Primeiro turno: diferença dentro da margem de erro
No recorte estimulado de intenção de voto, os resultados divulgados entre 14 e 17 de setembro mostram Lula numericamente à frente, mas sempre dentro da margem de erro de dois pontos percentuais:
Datafolha (15-16/9): Lula 39% x 36% Flávio Bolsonaro
PoderData (13-16/9): 37% x 36%
Quaest (10-13/9): 36% x 31%
Nexus/BTG Pactual (11-13/9): 42% x 37%
Em julho, a distância variava de 6 a 12 pontos percentuais a favor do petista. Os institutos registraram as seguintes diferenças há dois meses:
Quaest (15/7): 12 pontos
Datafolha (24/7): 8 pontos
Nexus/BTG Pactual (27/7): 9 pontos
PoderData (30/7): 6 pontos
Segundo turno: empate ou vantagem mínima
Nas simulações de segundo turno, nenhum instituto aponta vantagem superior à margem de erro para qualquer candidato. Veja os números:
Quaest: Flávio 42% x 40% Lula
PoderData: 46% x 44%
Datafolha: Lula 44% x 42% Flávio
Nexus/BTG Pactual: 45% x 44% a favor de Lula
Desde janeiro, a diferença pró-Lula caiu de sete para, no máximo, dois pontos, chegando a inverter em alguns cenários, segundo série histórica dos institutos.

Imagem: Internet
Metodologia dos levantamentos
Todos os estudos utilizam margem de erro de dois pontos percentuais e nível de confiança de 95%:
Datafolha – 2.002 entrevistas em 15-16/9; registro TSE BR-04029/2026.
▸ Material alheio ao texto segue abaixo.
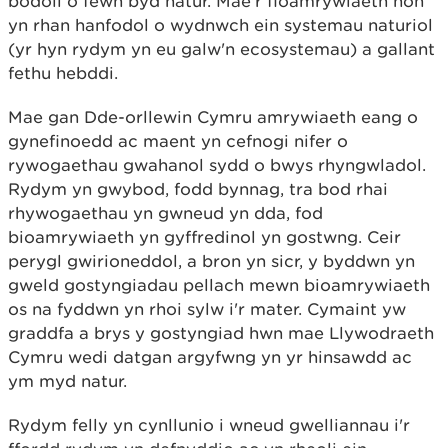
bodoli o fewn byd natur. Mae'r fioamrywiaeth hon
yn rhan hanfodol o wydnwch ein systemau naturiol
(yr hyn rydym yn eu galw'n ecosystemau) a gallant
fethu hebddi.
Mae gan Dde-orllewin Cymru amrywiaeth eang o
gynefinoedd ac maent yn cefnogi nifer o
rywogaethau gwahanol sydd o bwys rhyngwladol.
Rydym yn gwybod, fodd bynnag, tra bod rhai
rhywogaethau yn gwneud yn dda, fod
bioamrywiaeth yn gyffredinol yn gostwng. Ceir
perygl gwirioneddol, a bron yn sicr, y byddwn yn
gweld gostyngiadau pellach mewn bioamrywiaeth
os na fyddwn yn rhoi sylw i'r mater. Cymaint yw
graddfa a brys y gostyngiad hwn mae Llywodraeth
Cymru wedi datgan argyfwng yn yr hinsawdd ac
ym myd natur.
Rydym felly yn cynllunio i wneud gwelliannau i'r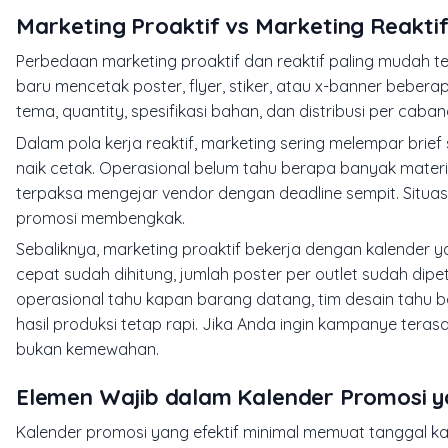
Marketing Proaktif vs Marketing Reakt
Perbedaan marketing proaktif dan reaktif paling mudah te
baru mencetak poster, flyer, stiker, atau x-banner bebe
tema, quantity, spesifikasi bahan, dan distribusi per ca
Dalam pola kerja reaktif, marketing sering melempar brief s
naik cetak. Operasional belum tahu berapa banyak mater
terpaksa mengejar vendor dengan deadline sempit. Situas
promosi membengkak.
Sebaliknya, marketing proaktif bekerja dengan kalender y
cepat sudah dihitung, jumlah poster per outlet sudah dip
operasional tahu kapan barang datang, tim desain tahu 
hasil produksi tetap rapi. Jika Anda ingin kampanye terasa l
bukan kemewahan.
Elemen Wajib dalam Kalender Promosi ya
Kalender promosi yang efektif minimal memuat tanggal kam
PoderData – 3.000 entrevistas em 13-16/9; registro BR-00360/2026.
Quaest – 2.004 entrevistas em 10-13/9; registro BR-03607/2026.
Nexus/BTG Pactual – 2.000 entrevistas em 11-13/9; registro BR-04076/2026.
Levantamentos anteriores, realizados em julho e janeiro, seguiram a mesma metodologia e estão registrados no Tribunal Superior Eleitoral.
Com a disputa acirrada, institutos e partidos intensificam o monitoramento diário até 4 de outubro, data do primeiro turno.